• Assignment
Could you restate all of the records below exactly, with the pictures left out?

[[ Material provided, beginning ]]

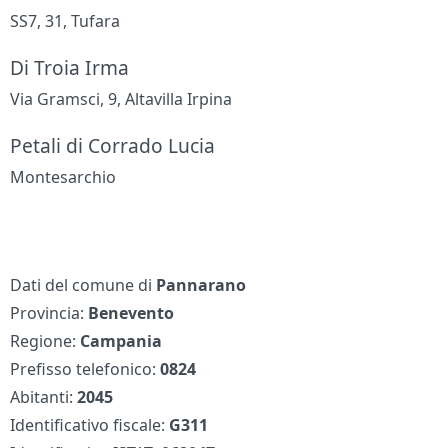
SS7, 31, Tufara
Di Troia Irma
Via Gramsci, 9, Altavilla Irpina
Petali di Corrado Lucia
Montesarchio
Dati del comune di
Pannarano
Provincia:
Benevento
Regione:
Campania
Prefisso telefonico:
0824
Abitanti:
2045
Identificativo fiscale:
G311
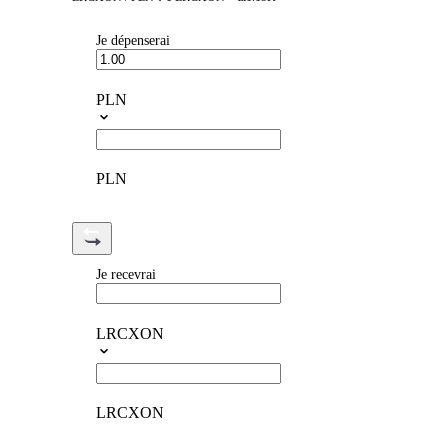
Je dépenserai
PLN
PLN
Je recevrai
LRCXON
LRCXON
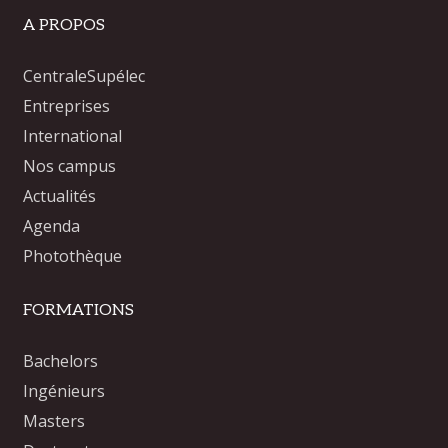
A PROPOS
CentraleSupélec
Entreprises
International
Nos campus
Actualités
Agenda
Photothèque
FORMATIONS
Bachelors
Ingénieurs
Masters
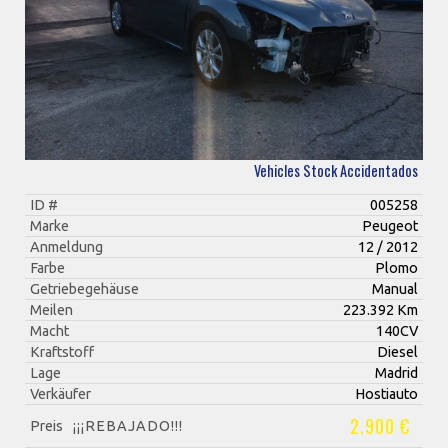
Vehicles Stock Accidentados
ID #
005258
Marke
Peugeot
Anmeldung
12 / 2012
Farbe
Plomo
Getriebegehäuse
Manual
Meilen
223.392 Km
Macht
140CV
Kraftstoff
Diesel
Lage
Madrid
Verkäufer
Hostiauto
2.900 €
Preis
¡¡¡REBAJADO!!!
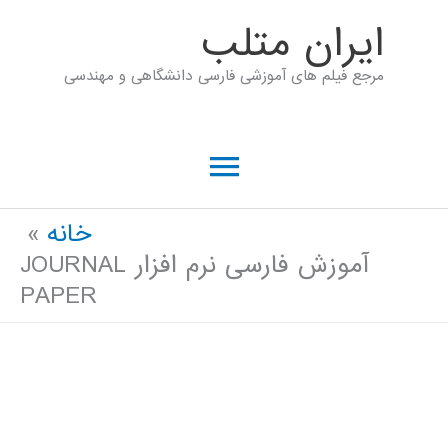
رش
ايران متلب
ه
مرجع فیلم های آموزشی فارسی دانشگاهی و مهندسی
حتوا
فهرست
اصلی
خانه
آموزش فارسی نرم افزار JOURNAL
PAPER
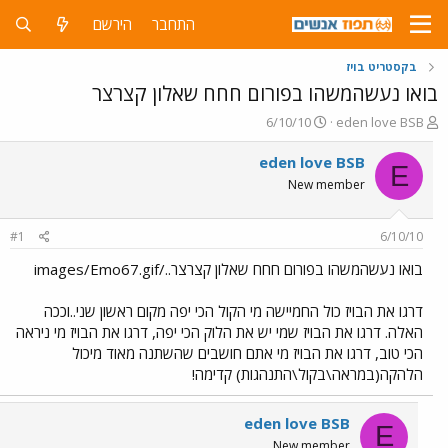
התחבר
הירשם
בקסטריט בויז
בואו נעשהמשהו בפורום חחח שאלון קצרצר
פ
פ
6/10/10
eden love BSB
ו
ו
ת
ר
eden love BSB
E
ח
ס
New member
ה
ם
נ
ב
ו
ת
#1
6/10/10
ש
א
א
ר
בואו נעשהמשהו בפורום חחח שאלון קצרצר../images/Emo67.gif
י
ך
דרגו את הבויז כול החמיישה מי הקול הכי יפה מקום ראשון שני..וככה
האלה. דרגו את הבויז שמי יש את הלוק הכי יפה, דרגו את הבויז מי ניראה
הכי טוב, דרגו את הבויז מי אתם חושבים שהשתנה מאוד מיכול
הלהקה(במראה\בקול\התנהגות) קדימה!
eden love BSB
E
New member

[[ Material provided, end ]]

• Solution to the exercise
SS7, 31, Tufara
Di Troia Irma
Via Gramsci, 9, Altavilla Irpina
Petali di Corrado Lucia
Montesarchio
Dati del comune di
Pannarano
Provincia:
Benevento
Regione:
Campania
Prefisso telefonico:
0824
Abitanti:
2045
Identificativo fiscale:
G311
Je dépenserai
PLN
PLN
Je recevrai
LRCXON
LRCXON
A PROPOS
CentraleSupélec
Entreprises
International
Nos campus
Actualités
Agenda
Photothèque
FORMATIONS
Bachelors
Ingénieurs
Masters
Vehicles Stock Accidentados
ID #
005258
Marke
Peugeot
Anmeldung
12 / 2012
Farbe
Plomo
Getriebegehäuse
Manual
Meilen
223.392 Km
Macht
140CV
Kraftstoff
Diesel
Lage
Madrid
Verkäufer
Hostiauto
2.900 €
Preis
¡¡¡REBAJADO!!!
رش
ايران متلب
ه
مرجع فیلم های آموزشی فارسی دانشگاهی و مهندسی
حتوا
فهرست
اصلی
خانه
آموزش فارسی نرم افزار JOURNAL
PAPER
התחבר
הירשם
בקסטריט בויז
בואו נעשהמשהו בפורום חחח שאלון קצרצר
פ
פ
6/10/10
eden love BSB
ו
ו
ת
ר
eden love BSB
E
ח
ס
New member
ה
ם
נ
ב
ו
ת
#1
6/10/10
ש
א
א
ר
בואו נעשהמשהו בפורום חחח שאלון קצרצר../images/Emo67.gif
י
ך
דרגו את הבויז כול החמיישה מי הקול הכי יפה מקום ראשון שני..וככה
האלה. דרגו את הבויז שמי יש את הלוק הכי יפה, דרגו את הבויז מי ניראה
הכי טוב, דרגו את הבויז מי אתם חושבים שהשתנה מאוד מיכול
הלהקה(במראה\בקול\התנהגות) קדימה!
eden love BSB
E
New member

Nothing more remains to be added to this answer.